代价是左臂被划开一道深可见骨的口子,肋骨可能断了两根。终于,我抓住一个破绽,
将匕首刺进一个黑袍人的心脏。他发出非人的尖叫,身体迅速干瘪风化,
最终只剩下一堆灰烬和黑袍。另外两人见状,突然放弃攻击,架起小雨冲向房间深处的墙壁。
墙壁上不知何时出现了一道裂缝,散发着幽绿的光芒。“门要开了!”其中一人喊道,
“带祭品进去!”我扑过去,在他们即将踏入裂缝的瞬间抓住了小雨的脚踝。
巨大的吸力传来,我们四人一同被卷入那片绿光之中。4 幽冥初探坠落,漫长的坠落。
等我恢复意识时,发现自己躺在一片暗红色的土地上。天空是永恒的黄昏色调,没有太阳,
也没有月亮,只有远处几座喷发着幽蓝火焰的山脉提供着微弱的光亮。小雨躺在我身边,
仍然昏迷,但呼吸平稳。三个黑袍人只剩两个,其中一个在坠落后摔断了脖子,
尸体正在被一种苔藓状的东西缓慢吞噬。最后活着的黑袍人站在不远处,仰望着什么。
我顺着他的目光看去,心脏几乎停跳。在我们前方,矗立着一座无法形容的巨大门扉。
它由某种黑色晶体构成,表面流动着血管般的纹路。门高近百米,
门楣上刻满与图志中相同的文字。而最令人震撼的是,门扉中央有一个漩涡,正在缓慢旋转,
漩涡深处隐约可见另一个世界的景象——扭曲的森林、浮空的山峰,
以及一些难以名状的阴影在移动。“第一道门,血月之门。”黑袍人喃喃道,转向我,
“你妹妹是钥匙,而你是门引。只有至亲之血能唤出门径,
但只有门引的意志能决定谁可通行。

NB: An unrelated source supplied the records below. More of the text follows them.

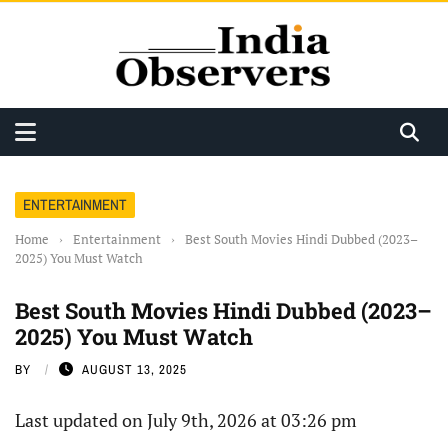
ENTERTAINMENT
Home
›
Entertainment
›
Best South Movies Hindi Dubbed (2023–
2025) You Must Watch
Best South Movies Hindi Dubbed (2023–
2025) You Must Watch
BY
AUGUST 13, 2025
Last updated on July 9th, 2026 at 03:26 pm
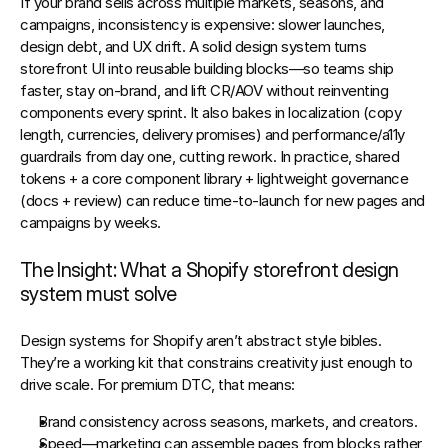
If your brand sells across multiple markets, seasons, and 
campaigns, inconsistency is expensive: slower launches, 
design debt, and UX drift. A solid 
design system
 turns 
storefront UI into reusable building blocks—so teams ship 
faster, stay on‑brand, and lift 
CR/AOV
 without reinventing 
components every sprint. It also bakes in localization (copy 
length, currencies, delivery promises) and performance/a11y 
guardrails from day one, cutting rework. In practice, shared 
tokens + a core component library + lightweight governance 
(docs + review) can reduce time‑to‑launch for new pages and 
campaigns by weeks.
The Insight: What a Shopify storefront design 
system must solve
Design systems for Shopify aren’t abstract style bibles. 
They’re a 
working kit
 that constrains creativity just enough to 
drive scale. For premium DTC, that means:
Brand consistency
 across seasons, markets, and creators.
Speed
—marketing can assemble pages from blocks rather 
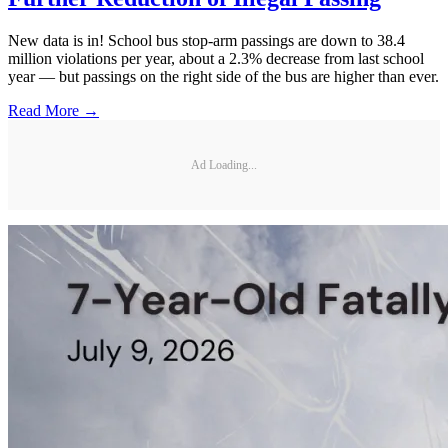
New data is in! School bus stop-arm passings are down to 38.4
million violations per year, about a 2.3% decrease from last school
year — but passings on the right side of the bus are higher than ever.
Read More →
Ad Loading...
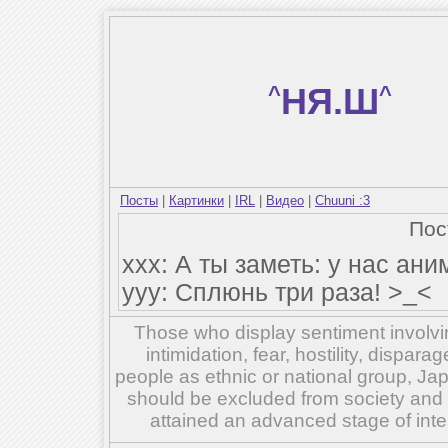
^
НЯ.Ш
^
Посты
|
Картинки
|
IRL
|
Видео
|
Chuuni :3
По
xxx: А ты заметь: у нас аним
yyy: Сплюнь три раза! >_<
Those who display sentiment involvin
intimidation, fear, hostility, dispar
people as ethnic or national group, Ja
should be excluded from society and su
attained an advanced stage of inte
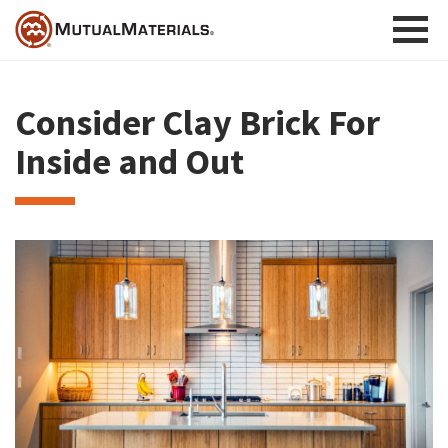
Skip
to
content
Consider Clay Brick For
Inside and Out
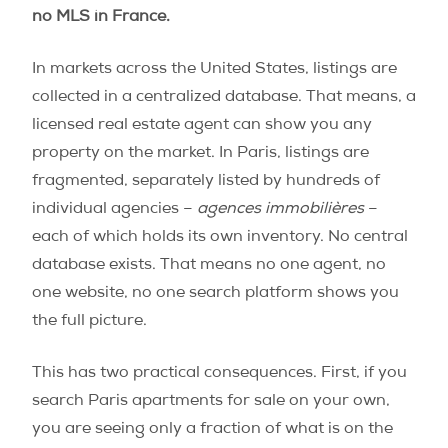
no MLS in France.
In markets across the United States, listings are
collected in a centralized database. That means, a
licensed real estate agent can show you any
property on the market. In Paris, listings are
fragmented, separately listed by hundreds of
individual agencies –
agences immobilières
–
each of which holds its own inventory. No central
database exists. That means no one agent, no
one website, no one search platform shows you
the full picture.
This has two practical consequences. First, if you
search Paris apartments for sale on your own,
you are seeing only a fraction of what is on the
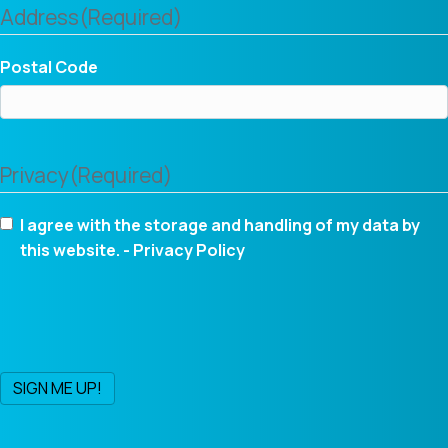
Address
(Required)
Postal Code
Privacy
(Required)
I agree with the storage and handling of my data by
this website. -
Privacy Policy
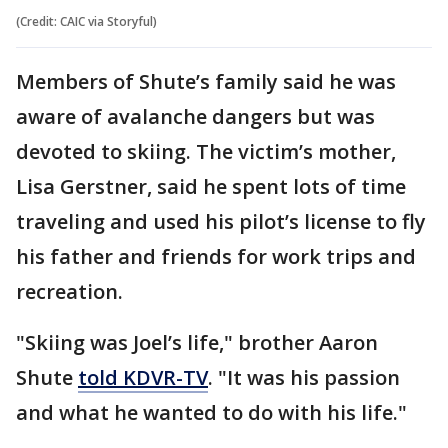
(Credit: CAIC via Storyful)
Members of Shute’s family said he was
aware of avalanche dangers but was
devoted to skiing. The victim’s mother,
Lisa Gerstner, said he spent lots of time
traveling and used his pilot’s license to fly
his father and friends for work trips and
recreation.
"Skiing was Joel’s life," brother Aaron
Shute
told KDVR-TV
. "It was his passion
and what he wanted to do with his life."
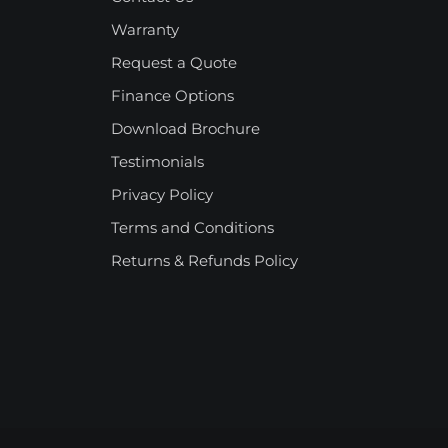
Warranty
Request a Quote
Finance Options
Download Brochure
Testimonials
Privacy Policy
Terms and Conditions
Returns & Refunds Policy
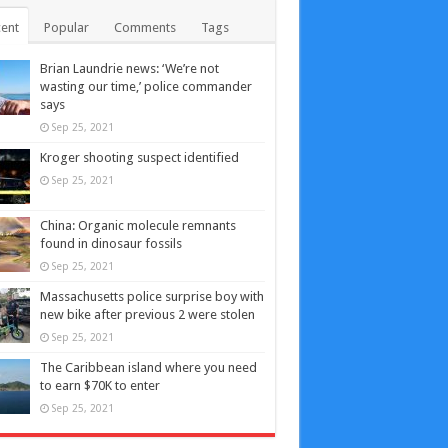
ent
Popular
Comments
Tags
Brian Laundrie news: ‘We’re not
wasting our time,’ police commander
says
Sep 25, 2021
Kroger shooting suspect identified
Sep 25, 2021
China: Organic molecule remnants
found in dinosaur fossils
Sep 25, 2021
Massachusetts police surprise boy with
new bike after previous 2 were stolen
Sep 25, 2021
The Caribbean island where you need
to earn $70K to enter
Sep 25, 2021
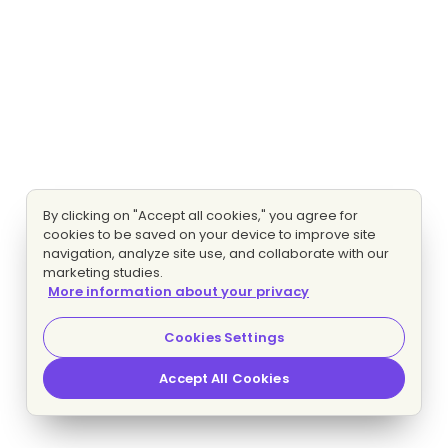
By clicking on "Accept all cookies," you agree for
cookies to be saved on your device to improve site
navigation, analyze site use, and collaborate with our
marketing studies.
More information about your privacy
Cookies Settings
Accept All Cookies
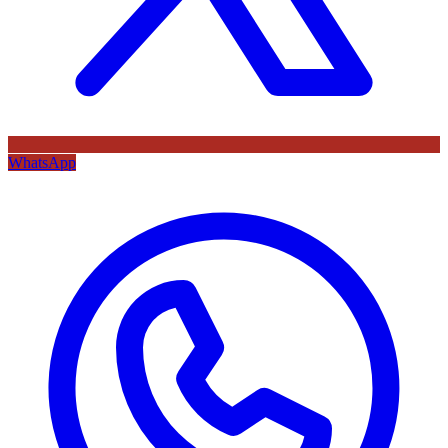
WhatsApp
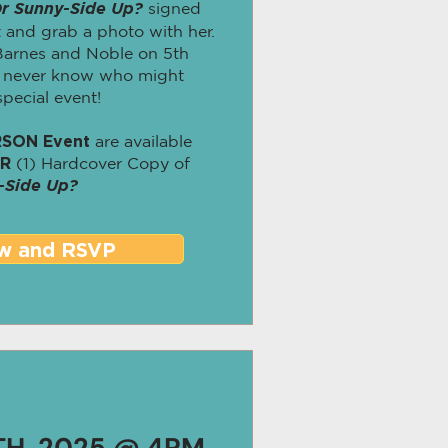
r Sunny-Side Up?
signed
 and grab a photo with her.
 Barnes and Noble on 5th
u never know who might
pecial event!
RSON Event
are available
ER
(1) Hardcover Copy of
-Side Up?
w and RSVP
TH, 2025 @ 4PM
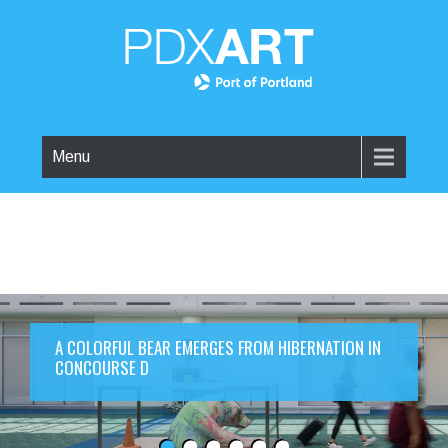
Menu
A COLORFUL BEAR EMERGES FROM HIBERNATION IN
CONCOURSE D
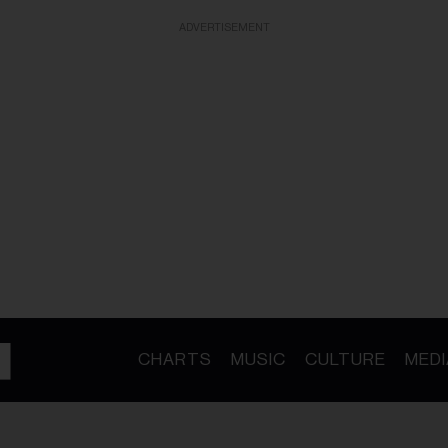
ADVERTISEMENT
CHARTS
MUSIC
CULTURE
MEDI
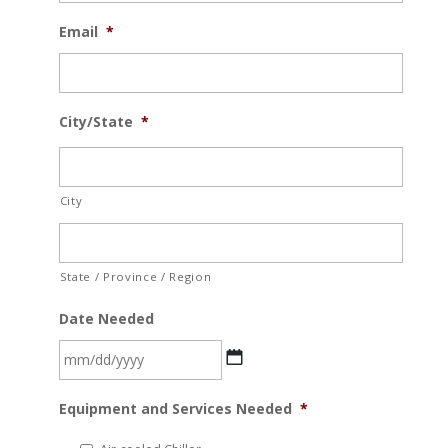
Email
*
City/State
*
City
State / Province / Region
Date Needed
MM
Equipment and Services Needed
*
slash
DD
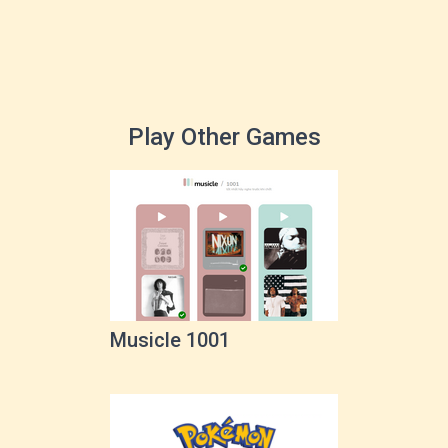
Play Other Games
Musicle 1001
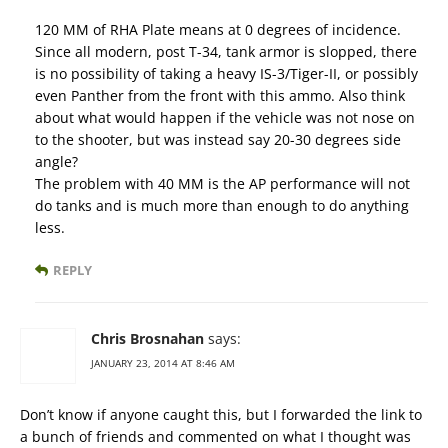
120 MM of RHA Plate means at 0 degrees of incidence.
Since all modern, post T-34, tank armor is slopped, there
is no possibility of taking a heavy IS-3/Tiger-II, or possibly
even Panther from the front with this ammo. Also think
about what would happen if the vehicle was not nose on
to the shooter, but was instead say 20-30 degrees side
angle?
The problem with 40 MM is the AP performance will not
do tanks and is much more than enough to do anything
less.
REPLY
Chris Brosnahan
says:
JANUARY 23, 2014 AT 8:46 AM
Don’t know if anyone caught this, but I forwarded the link to
a bunch of friends and commented on what I thought was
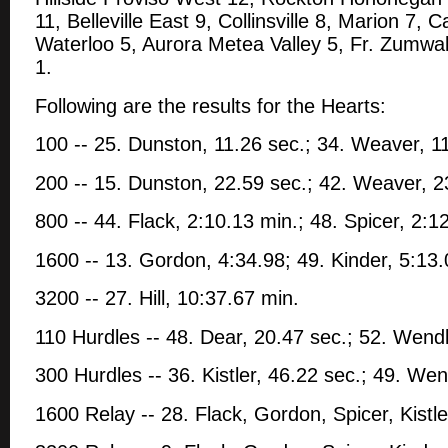
11, Belleville East 9, Collinsville 8, Marion 7, C
Waterloo 5, Aurora Metea Valley 5, Fr. Zumwa
1.
Following are the results for the Hearts:
100 -- 25. Dunston, 11.26 sec.; 34. Weaver, 1
200 -- 15. Dunston, 22.59 sec.; 42. Weaver, 2
800 -- 44. Flack, 2:10.13 min.; 48. Spicer, 2:1
1600 -- 13. Gordon, 4:34.98; 49. Kinder, 5:13
3200 -- 27. Hill, 10:37.67 min.
110 Hurdles -- 48. Dear, 20.47 sec.; 52. Wendl
300 Hurdles -- 36. Kistler, 46.22 sec.; 49. Wen
1600 Relay -- 28. Flack, Gordon, Spicer, Kistle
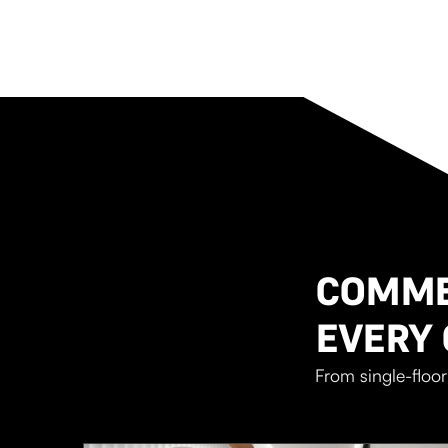
COMMER
EVERY 
From single-floor 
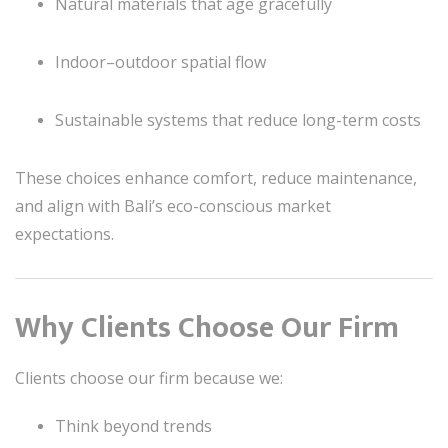
Natural materials that age gracefully
Indoor–outdoor spatial flow
Sustainable systems that reduce long-term costs
These choices enhance comfort, reduce maintenance,
and align with Bali’s eco-conscious market
expectations.
Why Clients Choose Our Firm
Clients choose our firm because we:
Think beyond trends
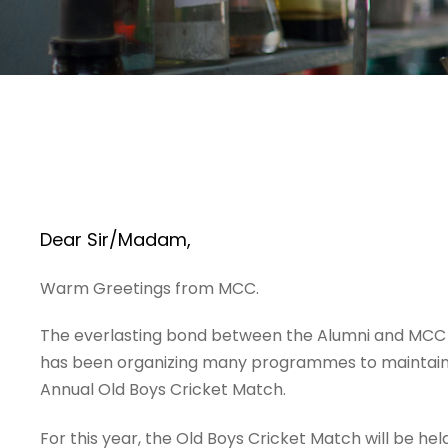
Dear Sir/Madam,
Warm Greetings from MCC.
The everlasting bond between the Alumni and MCC is
has been organizing many programmes to maintain a
Annual Old Boys Cricket Match.
For this year, the Old Boys Cricket Match will be he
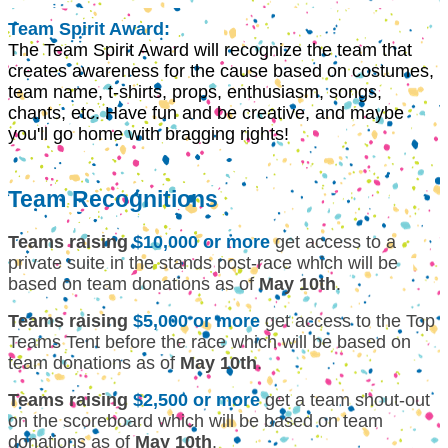
Team Spirit Award:
The Team Spirit Award will recognize the team that
creates awareness for the cause based on costumes,
team name, t-shirts, props, enthusiasm, songs,
chants, etc. Have fun and be creative, and maybe
you'll go home with bragging rights!
Team Recognitions
Teams raising
$10,000 or more
get access to a
private suite in the stands post-race which will be
based on team donations as of
May 10th
.
Teams raising
$5,000 or more
get access to the Top
Teams Tent before the race which will be based on
team donations as of
May 10th
.
Teams raising
$2,500 or more
get a team shout-out
on the scoreboard which will be based on team
donations as of
May 10th
.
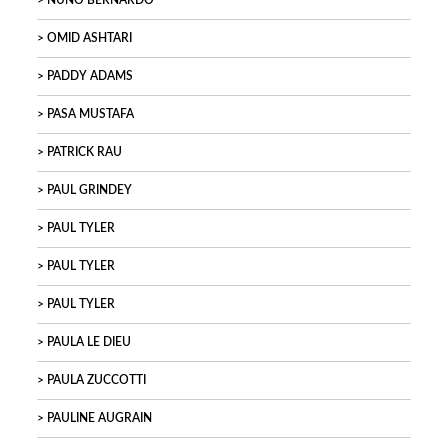
NUNO BERNARDO
OMID ASHTARI
PADDY ADAMS
PASA MUSTAFA
PATRICK RAU
PAUL GRINDEY
PAUL TYLER
PAUL TYLER
PAUL TYLER
PAULA LE DIEU
PAULA ZUCCOTTI
PAULINE AUGRAIN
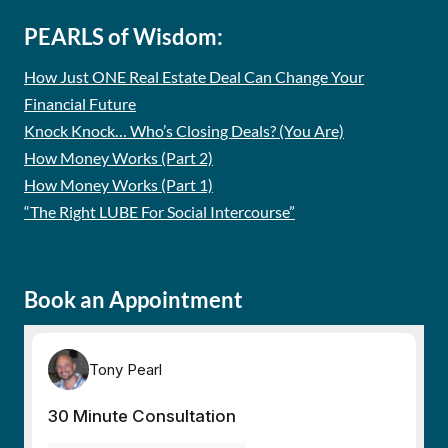
PEARLS of Wisdom:
How Just ONE Real Estate Deal Can Change Your
Financial Future
Knock Knock… Who’s Closing Deals? (You Are)
How Money Works (Part 2)
How Money Works (Part 1)
“The Right LUBE For Social Intercourse”
Book an Appointment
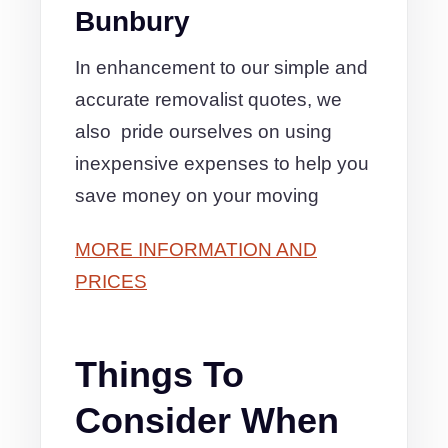
Bunbury
In enhancement to our simple and
accurate removalist quotes, we
also pride ourselves on using
inexpensive expenses to help you
save money on your moving
MORE INFORMATION AND
PRICES
Things To
Consider When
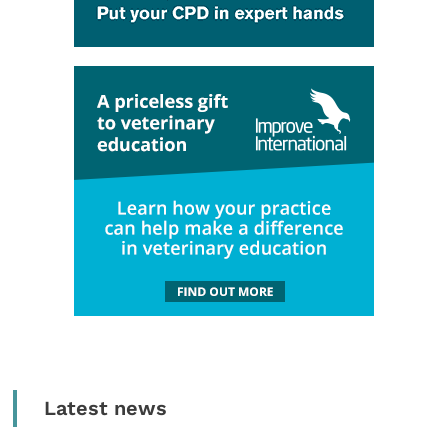
Latest news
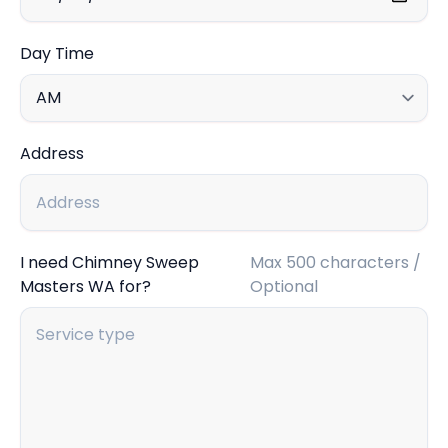
Day Time
Address
I need Chimney Sweep
Max 500 characters /
Masters WA for?
Optional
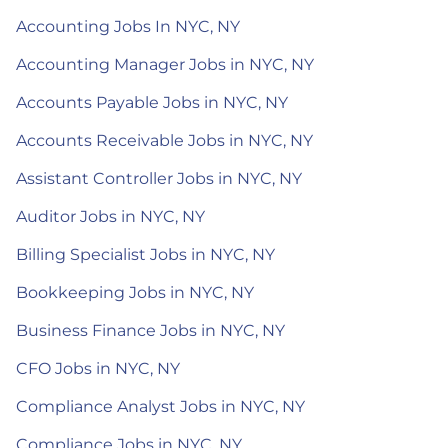
Accounting Jobs In NYC, NY
Accounting Manager Jobs in NYC, NY
Accounts Payable Jobs in NYC, NY
Accounts Receivable Jobs in NYC, NY
Assistant Controller Jobs in NYC, NY
Auditor Jobs in NYC, NY
Billing Specialist Jobs in NYC, NY
Bookkeeping Jobs in NYC, NY
Business Finance Jobs in NYC, NY
CFO Jobs in NYC, NY
Compliance Analyst Jobs in NYC, NY
Compliance Jobs in NYC, NY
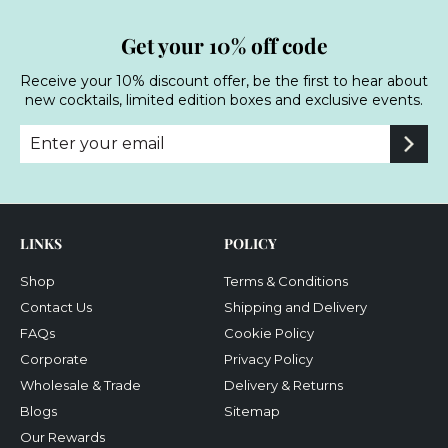
Get your 10% off code
Receive your 10% discount offer, be the first to hear about
new cocktails, limited edition boxes and exclusive events.
Enter
Subscribe
your
email
LINKS
POLICY
Shop
Terms & Conditions
Contact Us
Shipping and Delivery
FAQs
Cookie Policy
Corporate
Privacy Policy
Wholesale & Trade
Delivery & Returns
Blogs
Sitemap
Our Rewards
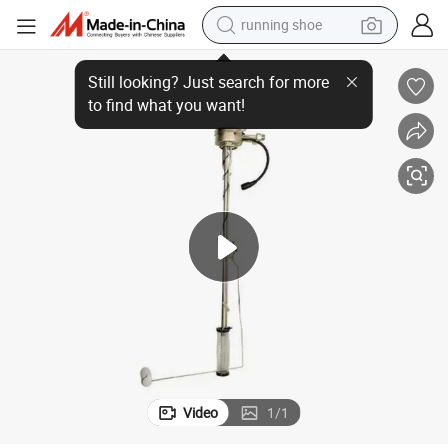
running shoe
14
Fuel Level Sensor 1373479 1423990 1361753 Truck Parts for Scania P1
electric motorcycle
electric car
human hair wig
sport shoe
farm tractor
basketball shoe
living room sofa
Video
1
/
1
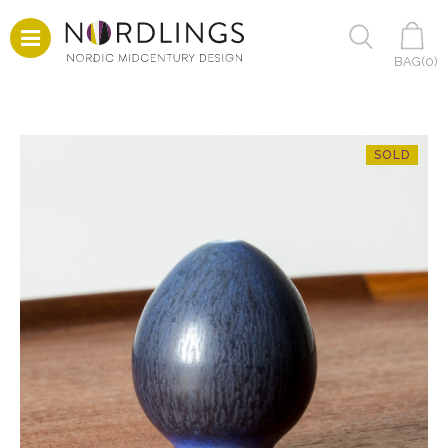
BAG(
0
)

”他摘下了兜帽。那是个看起来四十多岁的男人,
脸上一道狰狞的伤疤从额角延伸到下巴,
但真正令人心悸的是他眼中的沧桑——那不是一个中年人该有的眼神。“我叫陆离,
影子组织第七代掌事。”他说,“陈默,你妹妹不会死。献祭只需要她的血,不是生命。
打开这道门,她就能平安回去。”“我凭什么相信你?”我挡在小雨身前。陆离笑了,
笑容里满是疲惫:“因为三十年前,我也站在你这个位置。我女儿是钥匙,我是门引。
我打开了门,她确实活下来了,但我失去了她——幽冥改变了她,
她不再是我认识的那个孩子。”他指着门上的漩涡:“每道门后都有一种‘恩赐’,
也可能是诅咒。第一道门赐予的是‘窥视生死’的能力。你妹妹会从此看见亡魂,
听见死者的低语。你觉得这对一个二十岁的女孩是礼物吗?
”我握紧匕首:“那你们为什么还要这么做?”“因为第七道门后,
据说是终极答案——永生的秘密,改变命运的力量。”陆离的眼神狂热起来,
“我们组织的创始人曾窥见过门后的景象,他说那里存在着改写一切法则的可能。
我花了三十年寻找图志,现在它终于出现了。”他从怀中取出一枚玉佩,
上面刻着与小雨脖子上戴的一模一样的纹样。“这是护身符,
能保护她在幽冥中不受低等幽魂侵扰。你妹妹从出生起就注定与幽冥有缘,
否则影子组织也不会找上她。”我脑子一片混乱。小雨从未提过任何异常,我们的父母早逝,
她是我一手带大的。如果她真有特殊之处,我怎么会不知道?就在这时,小雨醒了。
她睁开眼,瞳孔在几秒钟内从正常的棕色变为淡金色。她坐起身,环顾四周,没有惊恐,
反而有一种异样的平静。“哥,”她轻声说,“我来过这里。在梦里,来过很多次。
”5 亡者低语小雨的变化让我心惊。她站在这片诡异的土地上,神情平静得不像她,
那双淡金色的眼睛仿佛能看透一切表象。“他们在说话,”她指着空无一物的方向,
“那些光点,每一个都是一个灵魂的碎片。这片土地吞噬了太多生命。”陆离走上前,
将玉佩递给她:“戴上这个,能帮你过滤掉大多数低语。否则你会被它们逼疯。
”小雨看了看玉佩,又看了看我,接过来戴上了。她眼中的金色淡去了一些,但依然存在。
“我们必须打开门。”陆离转向我,“血月之夜即将结束,如果不在能量耗尽前开启通道,
我们就都会被困在这里,直到下一个血月——那是三十年后。”“门后面是什么?”我问。
“第一道门后是‘遗忘之川’,一条分割幽冥外层与内层的河流。渡过那条河,
才能真正进入幽冥的核心区域。”陆离说,“但渡河需要船夫,
而船夫只接受一种货币——记忆。”我护住小雨:“不可能。我不会让她付出任何代价。
”“不是她,是我们。”陆离指了指自己和我,“船夫会取走我们各自的一段记忆作为船费。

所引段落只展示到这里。